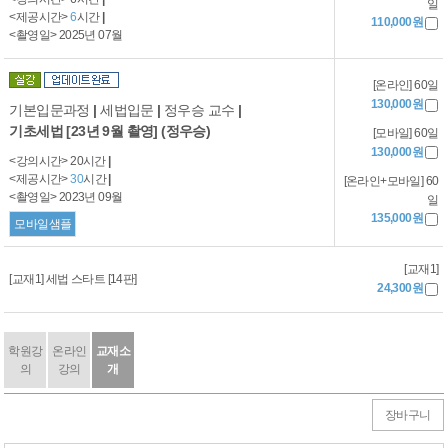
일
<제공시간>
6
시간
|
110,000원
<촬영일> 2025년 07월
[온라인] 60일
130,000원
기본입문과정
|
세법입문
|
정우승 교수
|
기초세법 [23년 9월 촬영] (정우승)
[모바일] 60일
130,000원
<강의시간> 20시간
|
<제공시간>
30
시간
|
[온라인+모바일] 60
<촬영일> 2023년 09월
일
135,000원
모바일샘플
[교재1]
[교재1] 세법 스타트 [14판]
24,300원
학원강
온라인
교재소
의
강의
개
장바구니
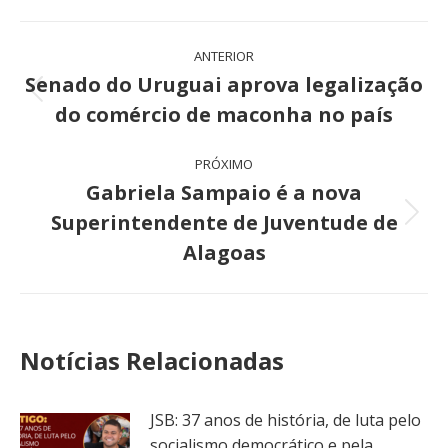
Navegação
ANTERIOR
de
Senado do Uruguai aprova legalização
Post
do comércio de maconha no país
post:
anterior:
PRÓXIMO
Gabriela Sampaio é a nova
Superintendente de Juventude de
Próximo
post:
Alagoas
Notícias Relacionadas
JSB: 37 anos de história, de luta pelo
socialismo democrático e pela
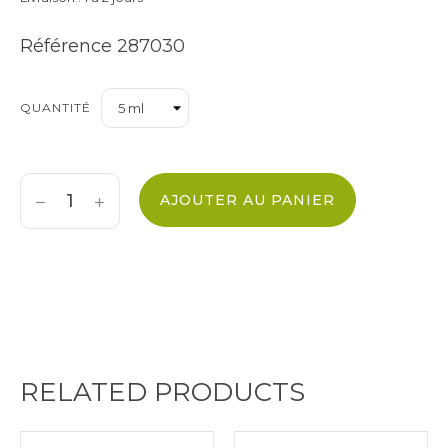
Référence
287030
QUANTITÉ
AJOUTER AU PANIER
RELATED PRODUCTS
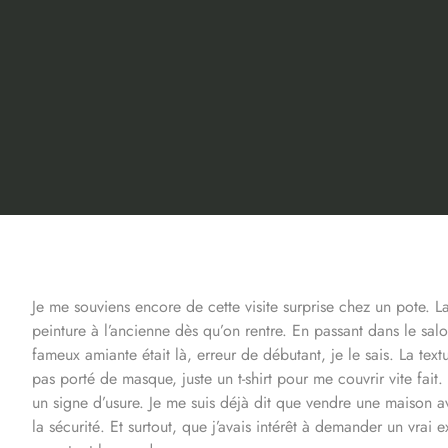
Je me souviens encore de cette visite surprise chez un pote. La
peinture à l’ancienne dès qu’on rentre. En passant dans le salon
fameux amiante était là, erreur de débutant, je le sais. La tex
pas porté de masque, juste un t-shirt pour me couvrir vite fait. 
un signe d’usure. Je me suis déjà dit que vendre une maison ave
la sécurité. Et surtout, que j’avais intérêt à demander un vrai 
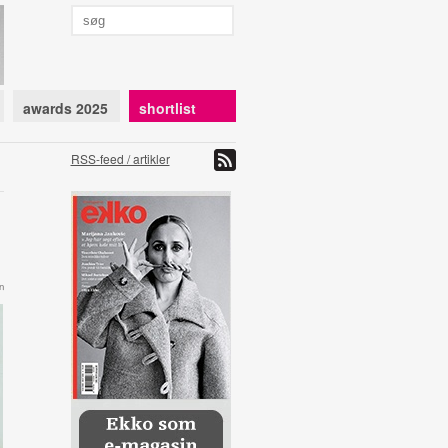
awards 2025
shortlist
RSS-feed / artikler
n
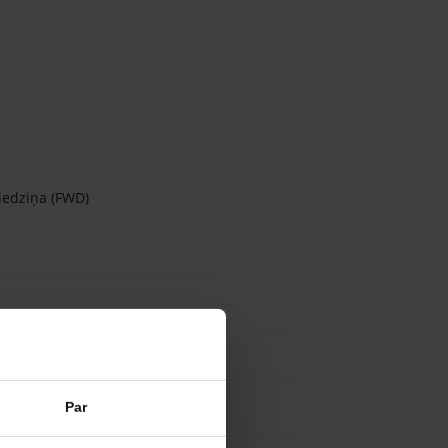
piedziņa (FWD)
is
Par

• **What the exercise asks**: Copy all of the data word for word, and keep the pictures out of it.

• **Response to the task**:
일
<제공시간>
6
시간
|
110,000원
<촬영일> 2025년 07월
[온라인] 60일
130,000원
기본입문과정
|
세법입문
|
정우승 교수
|
기초세법 [23년 9월 촬영] (정우승)
[모바일] 60일
130,000원
<강의시간> 20시간
|
<제공시간>
30
시간
|
[온라인+모바일] 60
<촬영일> 2023년 09월
일
135,000원
모바일샘플
[교재1]
[교재1] 세법 스타트 [14판]
24,300원
학원강
온라인
교재소
의
강의
개
장바구니
Navegação
ANTERIOR
de
Senado do Uruguai aprova legalização
Post
do comércio de maconha no país
post:
anterior:
PRÓXIMO
Gabriela Sampaio é a nova
Superintendente de Juventude de
Próximo
post:
Alagoas
Notícias Relacionadas
JSB: 37 anos de história, de luta pelo
socialismo democrático e pela
Référence
287030
QUANTITÉ
AJOUTER AU PANIER
RELATED PRODUCTS
Je me souviens encore de cette visite surprise chez un pote. La
peinture à l’ancienne dès qu’on rentre. En passant dans le salon
fameux amiante était là, erreur de débutant, je le sais. La tex
pas porté de masque, juste un t-shirt pour me couvrir vite fait. 
un signe d’usure. Je me suis déjà dit que vendre une maison ave
la sécurité. Et surtout, que j’avais intérêt à demander un vrai 
awards 2025
shortlist
RSS-feed / artikler
n
piedziņa (FWD)
is
Par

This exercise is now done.